In-app purchases offer lucrative opportunities
TikTok’s innovative monetization strategies have set a high bar for competitors. Since its launch, U.S. users spend over $4 billion on TikTok Coins, an in-app currency for tipping creators and promoting videos. In 2024, TikTok’s $1.7 billion in U.S. in-app revenue outpaces Instagram, Facebook, YouTube, and Snapchat combined.
If TikTok exits the U.S. market, its competitors will inherit a significant portion of this revenue stream. Sensor Tower predicts that Instagram’s in-app revenue could surge by 790% year-over-year in Q4 2025, more than double the growth rate of its peers. YouTube, however, would maintain its leadership, with projected in-app revenue of $442 million in Q4 2025, roughly double that of Instagram and Facebook.
Lessons from India’s TikTok ban
India’s 2020 TikTok ban provides valuable insights into what might happen in the US. Before its ban, TikTok was India’s largest short-form video platform, boasting 169 million monthly active users and a significant share of app engagement. After the ban, platforms like Instagram and YouTube surged in downloads and engagement, while local players such as Moj and Josh quickly gained traction.
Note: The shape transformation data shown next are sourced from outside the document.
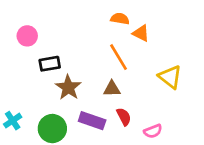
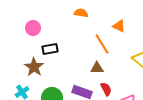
orange semicircle: (120, 19) -> (81, 13), moved
brown star: (68, 87) -> (34, 67), moved

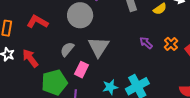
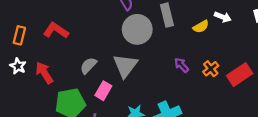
gray circle: (80, 15) -> (137, 29), moved

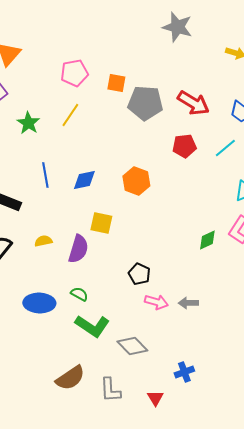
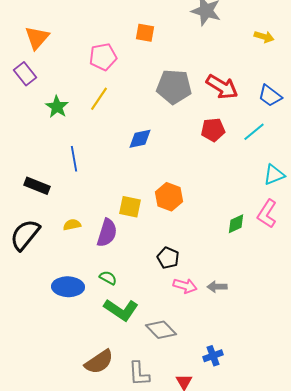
orange square: (116, 83) -> (145, 33), moved
blue diamond: (84, 180) -> (140, 139), moved
orange hexagon: (136, 181) -> (169, 197), moved

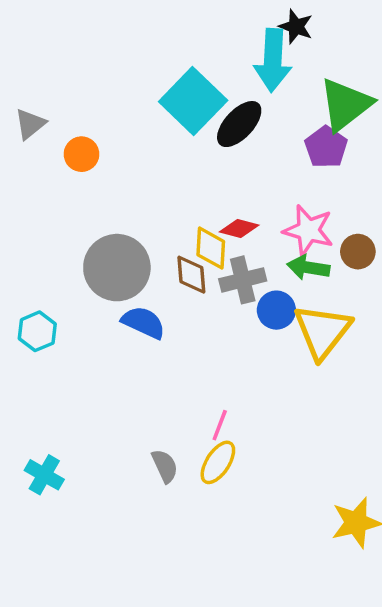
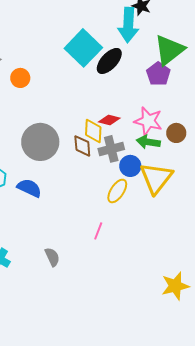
blue semicircle: (144, 322) -> (29, 188), moved
yellow ellipse: (218, 462) -> (117, 191), moved
gray semicircle: (165, 466) -> (52, 257), moved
Sensor Tower estimates that Instagram and YouTube could see similar growth in the US, with their engagement hours rising by 40% and 12% year-over-year, respectively, in Q4 2025. Snapchat growth may lead the pack with an 89% increase in daily engagement hours, driven by its Spotlight feature and streamlined interface.
Challenges and opportunities
The media industry, particularly those in the social and short form video space, cannot ignore TikTok’s vast influence on consumer behavior, advertising, and monetization. Competitors are already responding by enhancing short-form video features and exploring new monetization strategies. Platforms that successfully replicate TikTok’s creator-driven ecosystem—complete with seamless in-app payment systems for tipping and promotions—will likely capture the lion’s share of user engagement and revenue.
With billions of dollars in ad spend and consumer engagement at stake, media companies and advertisers will closely monitor how this story unfolds. Whether TikTok stays in the U.S. market or not, its success—and potential absence—continues to shape the future of social media and digital advertising.